The selection of a retirement plan is fraught with peril for the uninitiated. The myriad of plans (qualified plans, defined benefit plans, etc.) and the host of regulations which govern them is daunting even to the financial advisors that promote them to small business owners.
As a result of this maze, many financial advisors and business owners settle for “the plan in a box.” These retirement plans are referred to as prototype plans. The premise of the prototype plan is “one size fits all.” These plans are easy to understand, simple to administer and cheap. The word “cheap” reminds me of something my mother was fond of saying, “If it is too good to be true, it is!”
I would like to illustrate my mother’s observation on life with a husband and wife team which owns a small business. Gladys and George Madeit have owned their business for over 25 years. The children are through with school (private, college and graduate), the weddings are paid for and Gladys and George are finally able to “breathe.”
The Madeits have one full-time employee, age 27, Jane, and a part-time employee, Bob. After expenses are paid there is about $250,000 left to be allocated between wages and distributions for Gladys and George.
The Madeits approached our firm for a comprehensive business and financial plan. After a review of their documents, it was noted that their contributions to retirement plans was only $6,000. When we inquired as to why such a low amount was being contributed, they replied that “all that we are allowed to contribute is 3 percent of wages, $3,000 for each of us.”
After a review of their plan, we discovered that many years ago they had purchased a prototype profit sharing plan. It was a “safe harbor plan” with a mandatory 3 percent contribution for all employees. They were aware that they could put away more than 3 percent of their income; however, they did not want to contribute any more money to Jane, their full-time employee.
‘Safe harbor’ plan has drawbacks
They had purchased a profit sharing plan in a box. It was cheap, flexible (contributions only had to be substantial and reoccurring) and not mandatory. However, their choice had eliminated a 401-k provision and social security integration for their plan. These two additional options would have allowed them to contribute an additional $44,000 (2010 figures) and save $18,040 in income taxes (state and federal).
Additionally, because they had purchased a prototype plan, they were responsible for the annual plan updates, which had not been accomplished since 1991. The issues they faced were much more serious.
George had chosen to be the trustee for his plan, which is a fiduciary under the law. Because he and Gladys were close to retirement, he selected certificates of deposit as the only investment vehicle for the plan.

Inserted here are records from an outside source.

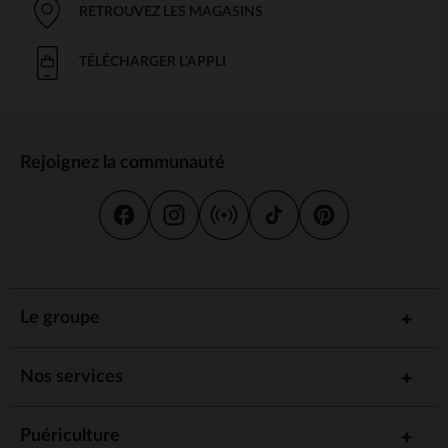
RETROUVEZ LES MAGASINS
TÉLÉCHARGER L'APPLI
Rejoignez la communauté
Le groupe
Nos services
Puériculture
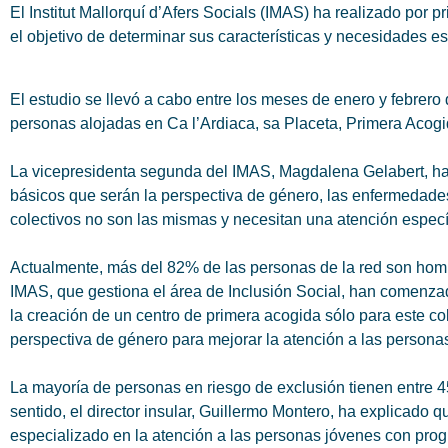
El Institut Mallorquí d’Afers Socials (IMAS) ha realizado por 
el objetivo de determinar sus características y necesidades esp
El estudio se llevó a cabo entre los meses de enero y febrero 
personas alojadas en Ca l’Ardiaca, sa Placeta, Primera Acogi
La vicepresidenta segunda del IMAS, Magdalena Gelabert, ha d
básicos que serán la perspectiva de género, las enfermedade
colectivos no son las mismas y necesitan una atención especí
Actualmente, más del 82% de las personas de la red son hombr
IMAS, que gestiona el área de Inclusión Social, han comenzad
la creación de un centro de primera acogida sólo para este co
perspectiva de género para mejorar la atención a las persona
La mayoría de personas en riesgo de exclusión tienen entre 
sentido, el director insular, Guillermo Montero, ha explicado
especializado en la atención a las personas jóvenes con progr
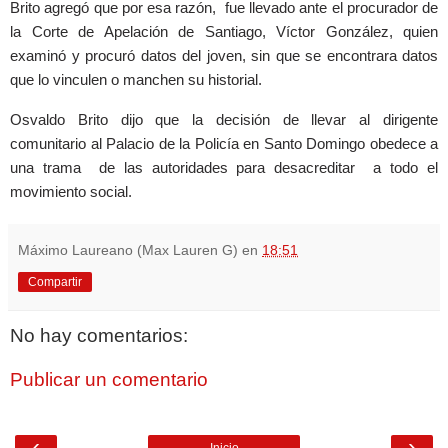
Brito agregó que por esa razón, fue llevado ante el procurador de
la Corte de Apelación de Santiago, Víctor González, quien
examinó y procuró datos del joven, sin que se encontrara datos
que lo vinculen o manchen su historial.
Osvaldo Brito dijo que la decisión de llevar al dirigente
comunitario al Palacio de la Policía en Santo Domingo obedece a
una trama de las autoridades para desacreditar a todo el
movimiento social.
Máximo Laureano (Max Lauren G)
en
18:51
Compartir
No hay comentarios:
Publicar un comentario
‹
›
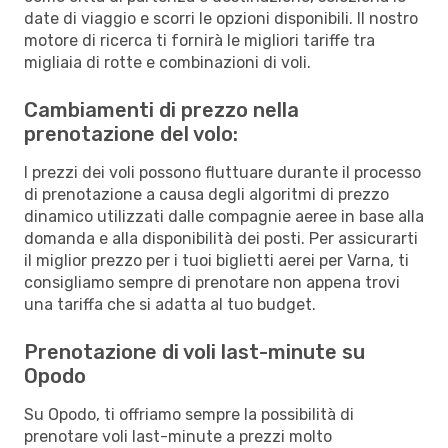
date di viaggio e scorri le opzioni disponibili. Il nostro
motore di ricerca ti fornirà le migliori tariffe tra
migliaia di rotte e combinazioni di voli.
Cambiamenti di prezzo nella
prenotazione del volo:
I prezzi dei voli possono fluttuare durante il processo
di prenotazione a causa degli algoritmi di prezzo
dinamico utilizzati dalle compagnie aeree in base alla
domanda e alla disponibilità dei posti. Per assicurarti
il miglior prezzo per i tuoi biglietti aerei per Varna, ti
consigliamo sempre di prenotare non appena trovi
una tariffa che si adatta al tuo budget.
Prenotazione di voli last-minute su
Opodo
Su Opodo, ti offriamo sempre la possibilità di
prenotare voli last-minute a prezzi molto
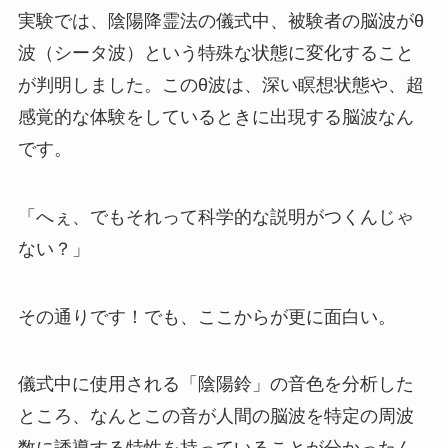
実験では、陰陽降霊法の儀式中、被験者の脳波がθ
波（シータ波）という特殊な状態に変化すること
が判明しました。このθ波は、深い瞑想状態や、超
感覚的な体験をしているときに出現する脳波なん
です。
「へぇ、でもそれって科学的な説明がつくんじゃ
ない？」
その通りです！でも、ここからが更に面白い。
儀式中に使用される「陰陽鈴」の音色を分析した
ところ、なんとこの音が人間の脳波を特定の周波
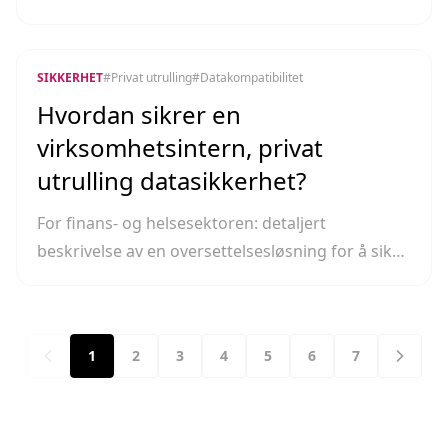
referanser innen akademisk oversettelse.
SIKKERHET
#
Privat utrulling
#
Datakompatibilitet
Hvordan sikrer en
virksomhetsintern, privat
utrulling datasikkerhet?
For finans- og helsesektoren: detaljert
beskrivelse av en oversettelsesløsning for å sikre
at data ikke forlater det interne nettverket.
1
2
3
4
5
6
7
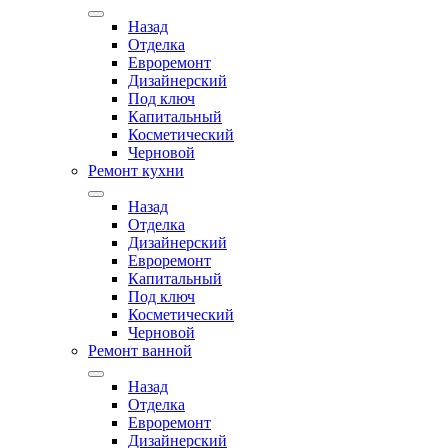
Назад
Отделка
Евроремонт
Дизайнерский
Под ключ
Капитальный
Косметический
Черновой
Ремонт кухни
Назад
Отделка
Дизайнерский
Евроремонт
Капитальный
Под ключ
Косметический
Черновой
Ремонт ванной
Назад
Отделка
Евроремонт
Дизайнерский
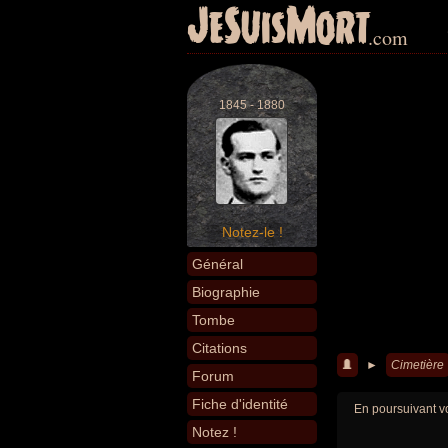
JeSuisMort
.com
1845 - 1880
Notez-le !
Général
Biographie
Tombe
Citations
►
Cimetière
Forum
Fiche d'identité
En poursuivant vo
Notez !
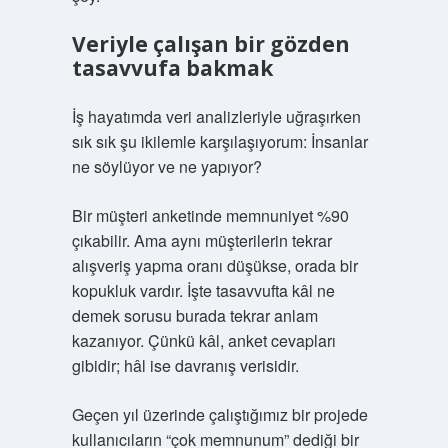
Veriyle çalışan bir gözden
tasavvufa bakmak
İş hayatımda veri analizleriyle uğraşırken
sık sık şu ikilemle karşılaşıyorum: İnsanlar
ne söylüyor ve ne yapıyor?
Bir müşteri anketinde memnuniyet %90
çıkabilir. Ama aynı müşterilerin tekrar
alışveriş yapma oranı düşükse, orada bir
kopukluk vardır. İşte tasavvufta kâl ne
demek sorusu burada tekrar anlam
kazanıyor. Çünkü kâl, anket cevapları
gibidir; hâl ise davranış verisidir.
Geçen yıl üzerinde çalıştığımız bir projede
kullanıcıların “çok memnunum” dediği bir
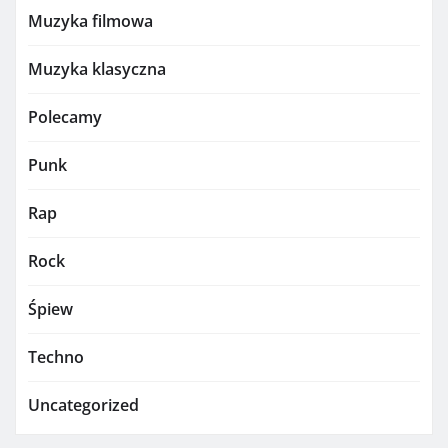
Muzyka filmowa
Muzyka klasyczna
Polecamy
Punk
Rap
Rock
Śpiew
Techno
Uncategorized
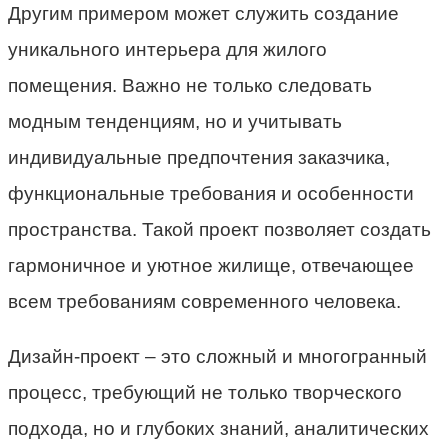
Другим примером может служить создание
уникального интерьера для жилого
помещения. Важно не только следовать
модным тенденциям, но и учитывать
индивидуальные предпочтения заказчика,
функциональные требования и особенности
пространства. Такой проект позволяет создать
гармоничное и уютное жилище, отвечающее
всем требованиям современного человека.
Дизайн-проект – это сложный и многогранный
процесс, требующий не только творческого
подхода, но и глубоких знаний, аналитических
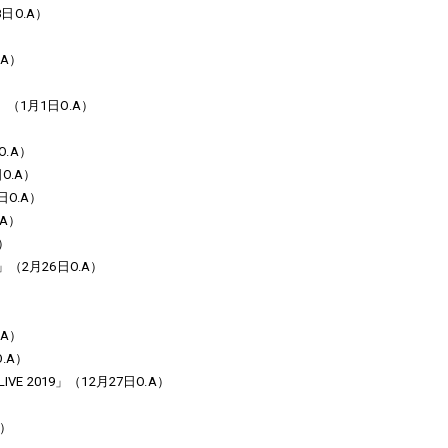
8日O.A）
.A）
（1月1日O.A）
O.A）
O.A）
O.A）
.A）
）
（2月26日O.A）
.A）
O.A）
LIVE 2019」（12月27日O.A）
A）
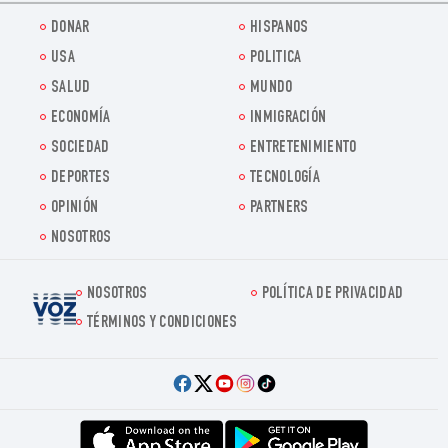
DONAR
HISPANOS
USA
POLITICA
SALUD
MUNDO
ECONOMÍA
INMIGRACIÓN
SOCIEDAD
ENTRETENIMIENTO
DEPORTES
TECNOLOGÍA
OPINIÓN
PARTNERS
NOSOTROS
NOSOTROS
POLÍTICA DE PRIVACIDAD
Voz.us
TÉRMINOS Y CONDICIONES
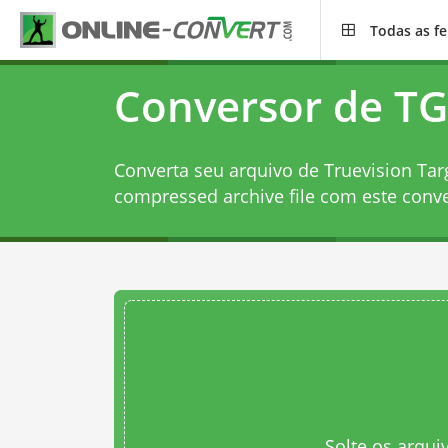
Todas as f
Conversor de TG
Converta seu arquivo de Truevision Targ
compressed archive file com este
conve
Solte os arqui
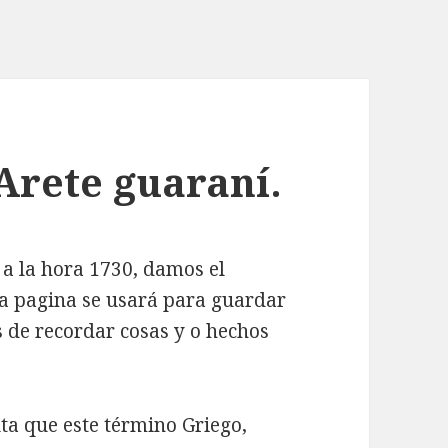
 Arete guaraní.
 a la hora 1730, damos el
sta pagina se usará para guardar
 de recordar cosas y o hechos
ta que este término Griego,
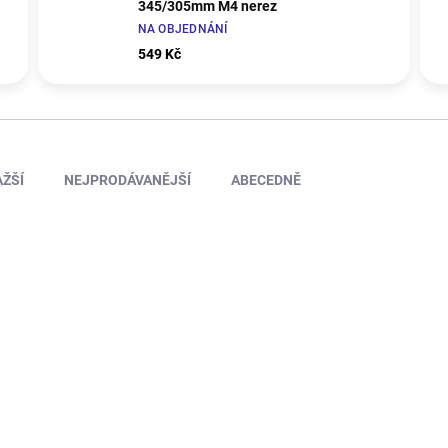
345/305mm M4 nerez
NA OBJEDNÁNÍ
549 Kč
ŽŠÍ
NEJPRODÁVANĚJŠÍ
ABECEDNĚ
KR-65241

The Employee Retirement Income Securities Act imposes upon a fiduciary a duty to diversify plan investments “so as to minimize the risk of large losses…” Clearly they had run afoul of the act.
What they had purchased was too good to be true. They had been “penny wise and pound foolish.” Not only had they selected the wrong design for a retirement plan, they had chosen to take on responsibilities for which they were ill-prepared.
The universe of retirement plans is quite extensive. There are plans based on Individual Retirement Account (IRA) vehicles, plans which are qualified (defined benefit and defined contribution) and plans which are really not retirement plans at all, but are perceived by the public to be retirement plans.
Defined benefit plans
The first of the qualified plans is the defined benefit plan. This is the traditional retirement plan. If you work for an employer for a certain number of years, you are promised a benefit, a series of payments for life at retirement which represents a percentage of your pre-retirement earnings.